Dex Is Not a Substitute for Descent

This is the most important thing to understand about dexamethasone in the mountains: it buys time, it does not fix the problem. The only real cure for severe altitude sickness is getting to lower elevation. CDC guidelines state that anyone suspected of having HACE should begin descending immediately, using dex and supplemental oxygen to stabilize them during the trip down.

Dex becomes essential when descent is impossible, whether because of a storm, technical terrain, or nightfall. In those situations, it can keep a climber alive and functional until conditions allow evacuation. But treating the drug as a reason to stay high is a dangerous mistake.

The Rebound Problem

Stopping dex abruptly while still at altitude can trigger rebound symptoms, sometimes worse than the original sickness. The drug suppresses the body’s natural breathing response to low oxygen, so when you remove it suddenly, you lose both the drug’s protection and some of your natural defenses.
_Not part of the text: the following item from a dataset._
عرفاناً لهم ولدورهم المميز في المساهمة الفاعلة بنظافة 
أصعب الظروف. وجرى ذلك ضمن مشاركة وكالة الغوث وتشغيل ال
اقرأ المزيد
The recommended approach is to taper the dose gradually or transition to acetazolamide, which supports acclimatization rather than overriding it. When tapering is done properly, rebound cerebral edema has not been recorded in clinical studies.

Courses longer than a few days also carry risk. Extended steroid use can suppress the adrenal glands, which produce the body’s own stress hormones. For a climber in a physically demanding, high-stress environment, that suppression can create its own set of problems.
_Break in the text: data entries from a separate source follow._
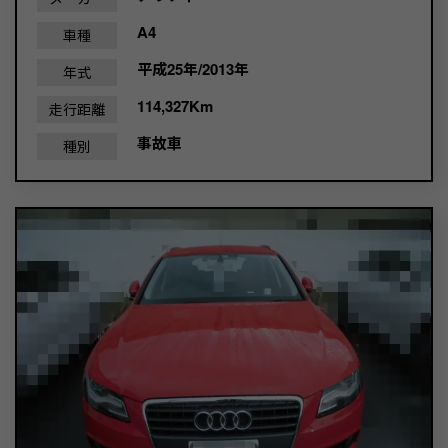
A4
車種
平成25年/2013年
年式
114,327Km
走行距離
事故車
種別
Psychological Side Effects

Steroids are well known for affecting mood, and dexamethasone is no exception. Some climbers report a sense of euphoria or unusual confidence after taking it, which can feel like a benefit in the moment but may cloud judgment about whether to continue ascending. Others experience irritability, anxiety, or difficulty sleeping. These effects are typically short-lived at the doses used for altitude sickness, but they’re worth knowing about, especially in a team setting where one member’s impaired decision-making can affect everyone.
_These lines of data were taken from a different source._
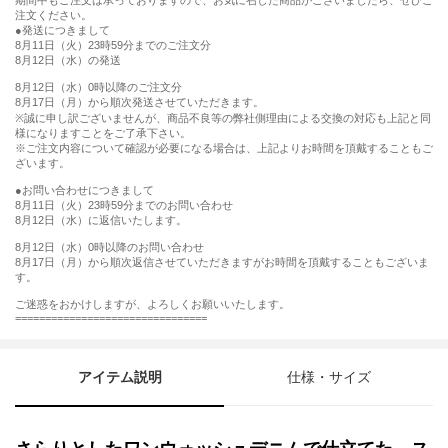
期間中もご注文は承っておりますので、お気に召した商品がございましたら、ぜひご
注文ください。
●発送につきまして
8月11日（火）23時59分までのご注文分
8月12日（水）の発送
8月12日（水）0時以降のご注文分
8月17日（月）から順次発送させていただきます。
※誠に申し訳ございませんが、商品不良等の弊社側理由による交換の対応も上記と同
様になりますことをご了承下さい。
※ご注文内容について確認が必要になる場合は、上記よりお時間を頂戴することもご
ざいます。
●お問い合わせにつきまして
8月11日（火）23時59分までのお問い合わせ
8月12日（水）に返信いたします。
8月12日（水）0時以降のお問い合わせ
8月17日（月）から順次返信させていただきますがお時間を頂戴することもございま
す。
ご迷惑をおかけしますが、よろしくお願いいたします。
================================
アイテム説明
仕様・サイズ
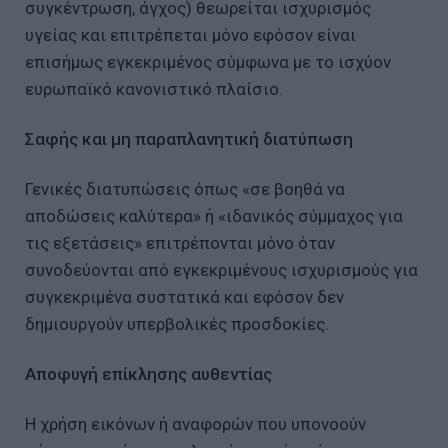
συγκέντρωση, άγχος) θεωρείται ισχυρισμός
υγείας και επιτρέπεται μόνο εφόσον είναι
επισήμως εγκεκριμένος σύμφωνα με το ισχύον
ευρωπαϊκό κανονιστικό πλαίσιο.
Σαφής και μη παραπλανητική διατύπωση
Γενικές διατυπώσεις όπως «σε βοηθά να
αποδώσεις καλύτερα» ή «ιδανικός σύμμαχος για
τις εξετάσεις» επιτρέπονται μόνο όταν
συνοδεύονται από εγκεκριμένους ισχυρισμούς για
συγκεκριμένα συστατικά και εφόσον δεν
δημιουργούν υπερβολικές προσδοκίες.
Αποφυγή επίκλησης αυθεντίας
Η χρήση εικόνων ή αναφορών που υπονοούν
Dex and Competitive Climbing

For climbers competing in events governed by anti-doping rules, dexamethasone is on the World Anti-Doping Agency’s prohibited list. All glucocorticoids, including dex, are banned in competition when taken by mouth, injection, or rectally. Topical, inhaled, and nasal forms are permitted within normal therapeutic doses. This is relevant for competitive mountaineering events and skyrunning races where WADA rules apply, though it has no bearing on recreational expeditions.

What Should Be in Your Kit

If you’re heading above 3,000 to 4,000 meters, carrying dexamethasone is a reasonable precaution, particularly on remote routes where rapid descent may not be possible. Most expedition medical kits include it in 4 mg tablets. Acetazolamide remains the first-line drug for prevention and mild symptoms, with dex held in reserve for serious illness or emergencies. The two drugs work well together: acetazolamide supports acclimatization while dex fights acute swelling, and transitioning from dex to acetazolamide after an emergency dose helps avoid rebound symptoms.

Knowing when and how to use dex before you need it is just as important as carrying it. On guided expeditions, the team physician or lead guide typically manages the supply. On independent climbs, at least one team member should be trained in its use, ideally through a wilderness medicine course that covers altitude illness protocols in detail.